Exercise details: Your job with the data below is to output exactly the lines from the one holding "Identify the click" down to the one holding "服务网点 (985, 11)", both included, and no others.

Excerpted data:
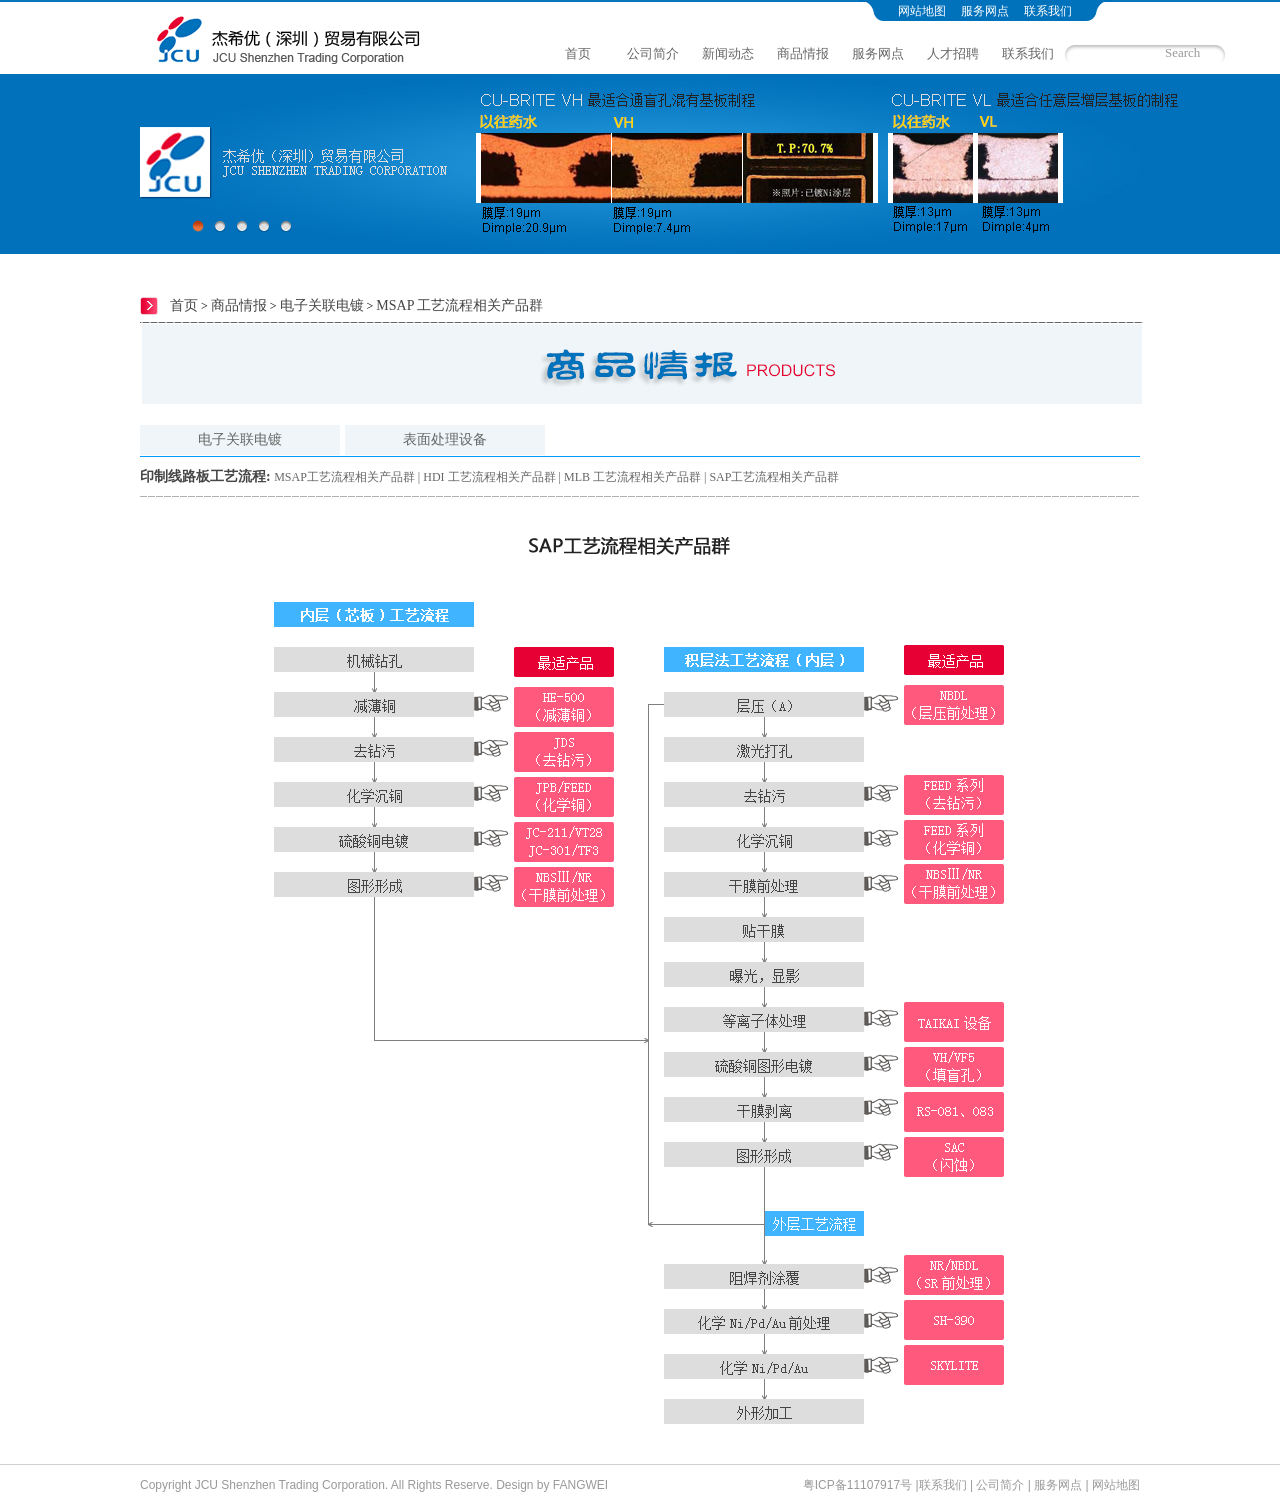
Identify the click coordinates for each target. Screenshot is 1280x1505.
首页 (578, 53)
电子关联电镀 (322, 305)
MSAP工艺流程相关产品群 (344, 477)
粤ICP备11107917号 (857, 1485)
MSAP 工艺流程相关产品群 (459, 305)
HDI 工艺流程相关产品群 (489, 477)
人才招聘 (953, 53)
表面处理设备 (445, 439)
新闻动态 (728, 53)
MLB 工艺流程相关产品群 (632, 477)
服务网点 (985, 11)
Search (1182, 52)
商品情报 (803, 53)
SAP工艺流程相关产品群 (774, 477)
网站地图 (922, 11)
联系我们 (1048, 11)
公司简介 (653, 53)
==
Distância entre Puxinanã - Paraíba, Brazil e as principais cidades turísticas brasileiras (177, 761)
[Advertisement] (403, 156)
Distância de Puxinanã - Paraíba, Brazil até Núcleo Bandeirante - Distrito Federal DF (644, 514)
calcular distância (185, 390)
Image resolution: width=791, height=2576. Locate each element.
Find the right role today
---
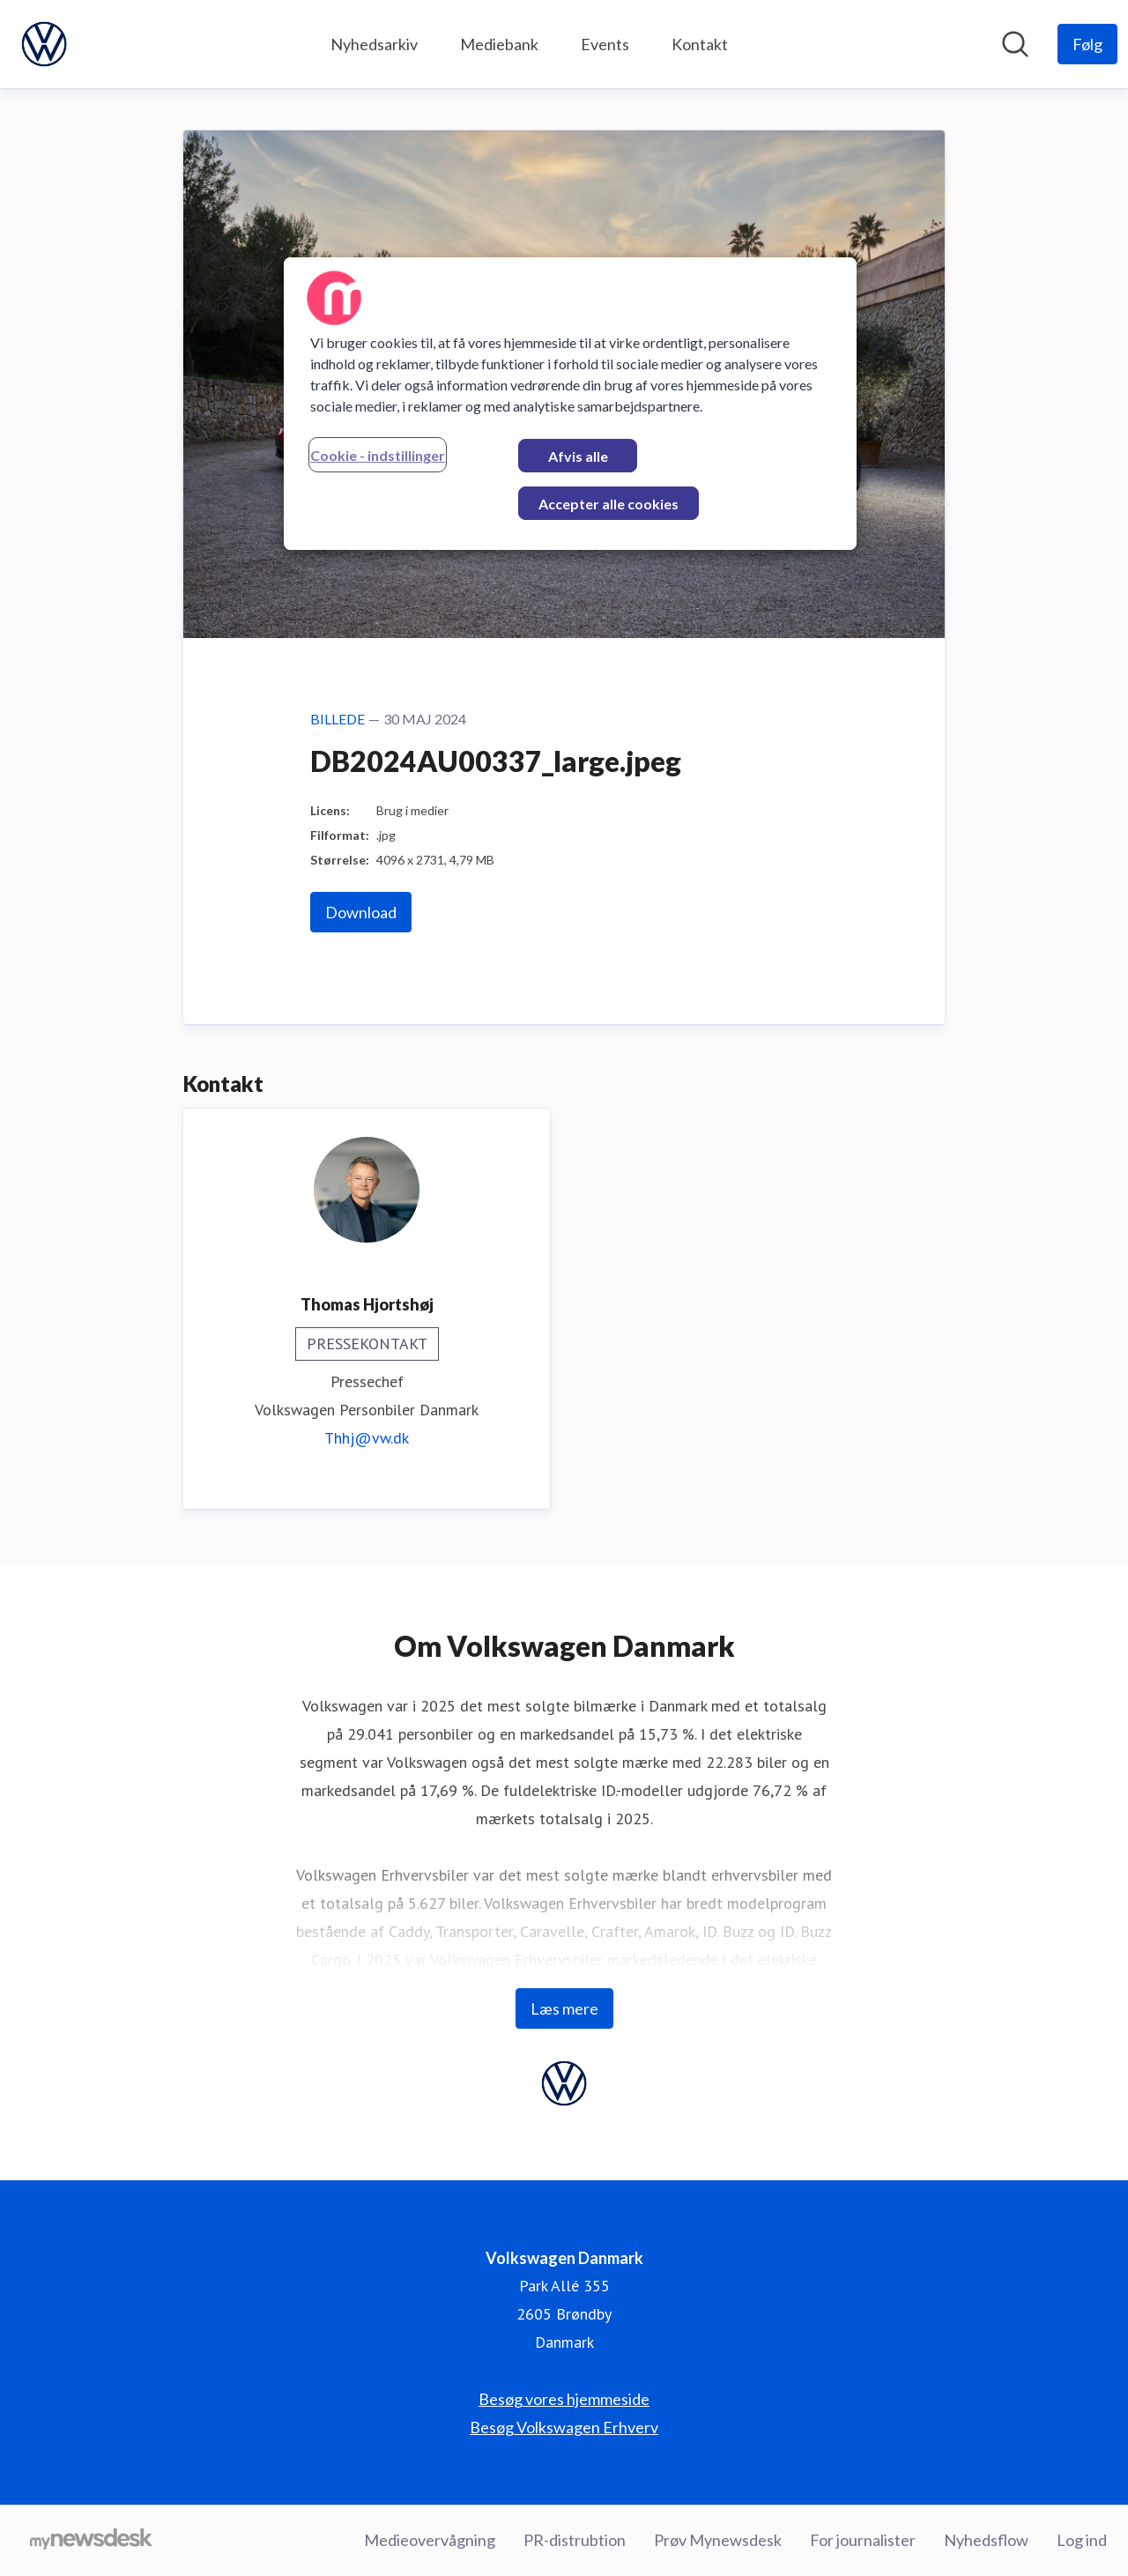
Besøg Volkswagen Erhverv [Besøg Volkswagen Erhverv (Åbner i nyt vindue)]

Answer box:
Identify the click coordinates for each target. Screenshot is 1280x1505.
首页 (578, 53)
电子关联电镀 (322, 305)
MSAP工艺流程相关产品群 (344, 477)
粤ICP备11107917号 (857, 1485)
MSAP 工艺流程相关产品群 (459, 305)
HDI 工艺流程相关产品群 (489, 477)
人才招聘 (953, 53)
表面处理设备 (445, 439)
新闻动态 (728, 53)
MLB 工艺流程相关产品群 (632, 477)
服务网点 (985, 11)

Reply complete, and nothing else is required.